** Data extract follows **

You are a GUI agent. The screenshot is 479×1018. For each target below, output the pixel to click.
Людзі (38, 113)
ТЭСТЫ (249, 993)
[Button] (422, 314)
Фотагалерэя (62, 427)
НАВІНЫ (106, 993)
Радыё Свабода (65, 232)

** End of Data extract **
** Data extract follows **

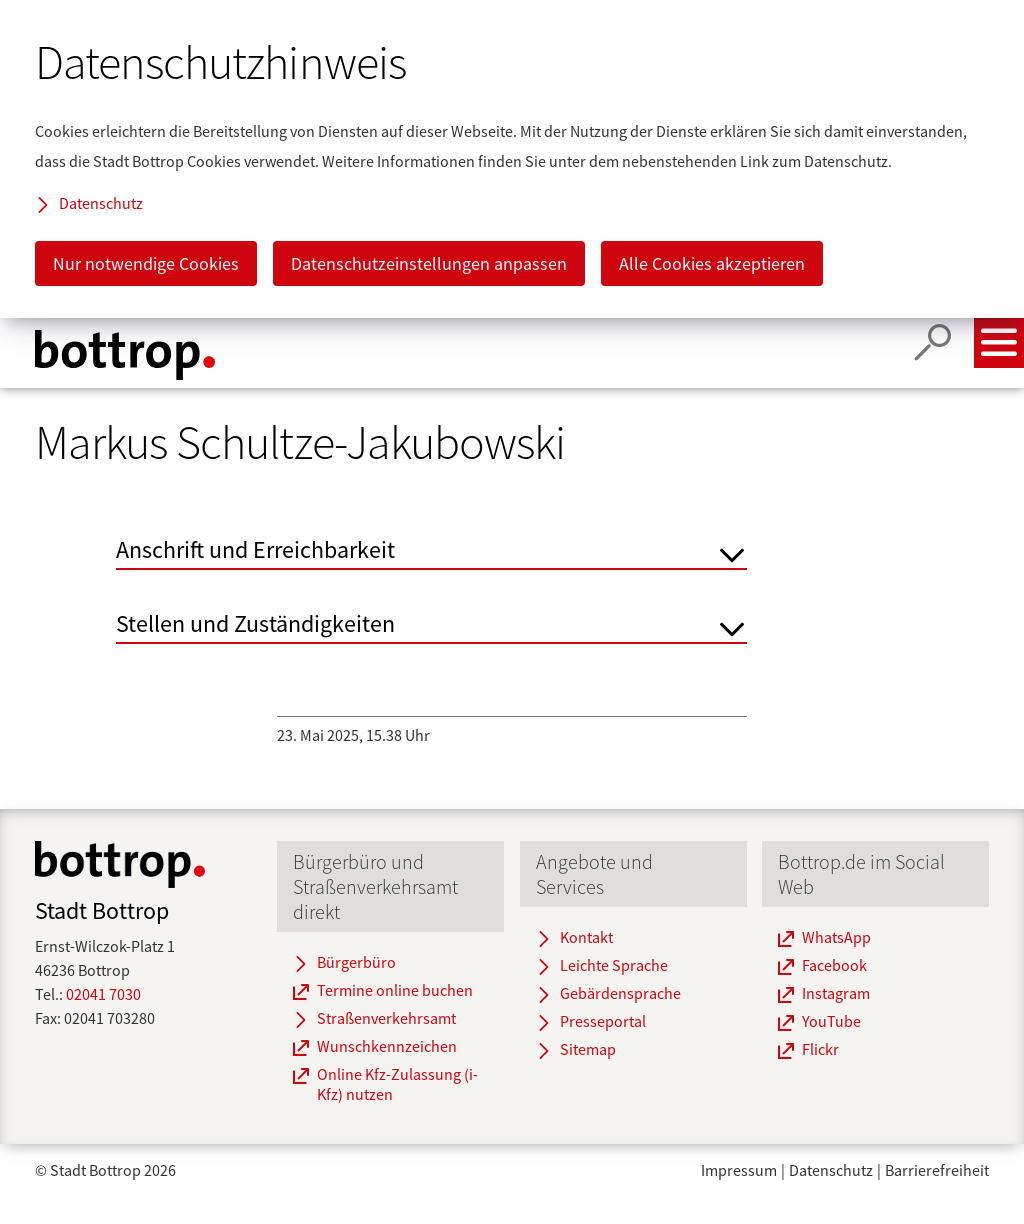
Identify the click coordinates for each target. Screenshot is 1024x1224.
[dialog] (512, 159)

** End of Data extract **

What you need to do: Exactly the lines above from the one with "You are a GUI" to the one with "Радыё Свабода (65, 232)", both included, are to be quoted; leave the rest out.

Answer below:
You are a GUI agent. The screenshot is 479×1018. For each target below, output the pixel to click.
Людзі (38, 113)
ТЭСТЫ (249, 993)
[Button] (422, 314)
Фотагалерэя (62, 427)
НАВІНЫ (106, 993)
Радыё Свабода (65, 232)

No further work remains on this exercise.